---
title: "Short Intro into Gaussian Mixture Models"
author: "Michael C. Thrun"
date: "`r format(Sys.time(), '%d %b %Y')`"
output: 
          html_document:
            theme: united
            highlight: tango 
            toc: true
            number_sections: true
            doc_depth: 2
            toc_float: true
            fig.width: 8
            fig.height: 8
vignette: >
  %\VignetteIndexEntry{Short Intro into Gaussian Mixture Models}
  %\VignetteEngine{knitr::rmarkdown}
  %\VignetteEncoding{UTF-8}
---
```{r setup, include=FALSE}
# library(rgl)
# #library(rglwidget)
# setupKnitr()
# knitr::opts_chunk$set(echo = TRUE,
#                       fig.align = "center",
#                       warning = FALSE,
#                       webgl = TRUE,
#                       fig.width = 8, 
#                       fig.height = 8,
#                       fig.keep = "all",
#                       fig.ext = "jpeg"
#                       )
```
# Gaussian Mixture Models (GMM)
Examples in which using the EM algorithm for GMM itself is insufficient but a visual modelling approach appropriate can be found in [Ultsch et al., 2015].
In general, a GMM is explainable if the overlapping of Gaussians remains small. An good example for modeling of such a GMM in the case of natural data can be found in the ECDA presentation available on Research Gate in [Thrun/Ultsch, 2015].

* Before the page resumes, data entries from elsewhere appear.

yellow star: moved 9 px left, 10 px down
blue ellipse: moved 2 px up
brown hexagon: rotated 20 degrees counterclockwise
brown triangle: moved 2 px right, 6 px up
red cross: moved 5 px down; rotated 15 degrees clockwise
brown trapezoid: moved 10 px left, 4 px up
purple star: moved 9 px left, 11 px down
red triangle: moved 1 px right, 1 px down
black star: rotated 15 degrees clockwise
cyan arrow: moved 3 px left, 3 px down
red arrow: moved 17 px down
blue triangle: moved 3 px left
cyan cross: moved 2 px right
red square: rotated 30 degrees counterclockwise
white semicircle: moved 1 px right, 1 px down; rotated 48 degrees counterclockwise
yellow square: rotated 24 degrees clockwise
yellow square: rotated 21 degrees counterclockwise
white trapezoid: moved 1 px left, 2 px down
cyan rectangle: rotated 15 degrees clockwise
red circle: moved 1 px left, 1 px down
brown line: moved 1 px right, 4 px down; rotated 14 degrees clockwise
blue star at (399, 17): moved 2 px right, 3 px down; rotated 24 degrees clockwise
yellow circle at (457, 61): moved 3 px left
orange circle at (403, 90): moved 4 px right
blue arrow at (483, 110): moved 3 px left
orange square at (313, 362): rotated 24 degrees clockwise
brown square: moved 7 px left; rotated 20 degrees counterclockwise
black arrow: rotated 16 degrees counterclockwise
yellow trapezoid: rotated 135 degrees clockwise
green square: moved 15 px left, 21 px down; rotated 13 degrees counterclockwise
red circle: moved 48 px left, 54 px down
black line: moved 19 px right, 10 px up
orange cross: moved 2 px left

In the example below the data is generated specifcally such that a the resulting GMM is statistitically signficant.
The interactive approach of AdaptGauss uses shiny. Hence, I dont know how to illustrate these examples in Rmarkdown.

```{}
data=c(rnorm(3000,2,1),rnorm(3000,7,3),rnorm(3000,-2,0.5))

gmm=AdaptGauss::AdaptGauss(data,

Means = c(-2, 2, 7),

SDs = c(0.5, 1, 4),

Weights = c(0.3333, 0.3333, 0.3333))

AdaptGauss::Chi2testMixtures(data,

gmm$Means,gmm$SDs,gmm$Weights,PlotIt=T)

AdaptGauss::QQplotGMM(data,gmm$Means,gmm$SDs,gmm$Weights)
```

## Multimodal Natural Dataset not Suitable for a GMM 
Not every multimodal dataset should be modelled with GMMs.
This is an example for a non-statistically significant model of a multimodal dataset.

```{}
data('LKWFahrzeitSeehafen2010')

gmm=AdaptGauss::AdaptGauss(LKWFahrzeitSeehafen2010,

Means = c(52.74, 385.38, 619.46, 162.08),

SDs = c(38.22, 93.21, 57.72, 48.36),

Weights = c(0.2434, 0.5589, 0.1484, 0.0749))

AdaptGauss::Chi2testMixtures(LKWFahrzeitSeehafen2010,

gmm$Means,gmm$SDs,gmm$Weights,PlotIt=T)

AdaptGauss::QQplotGMM(LKWFahrzeitSeehafen2010,gmm$Means,gmm$SDs,gmm$Weights)

```

# References

Thrun, M. C., & Ultsch, A. : Models of Income Distributions for Knowledge Discovery, Proc. European Conference on Data Analysis (ECDA), DOI: 10.13140/RG.2.1.4463.0244, pp. 136-137, Colchester, 2015. 

Ultsch, A., Thrun, M. C., Hansen-Goos, O., & Lotsch, J. : Identification of Molecular Fingerprints in Human Heat Pain Thresholds by Use of an Interactive Mixture Model R Toolbox (AdaptGauss), International journal of molecular sciences, Vol. 16(10), pp. 25897-25911, 2015.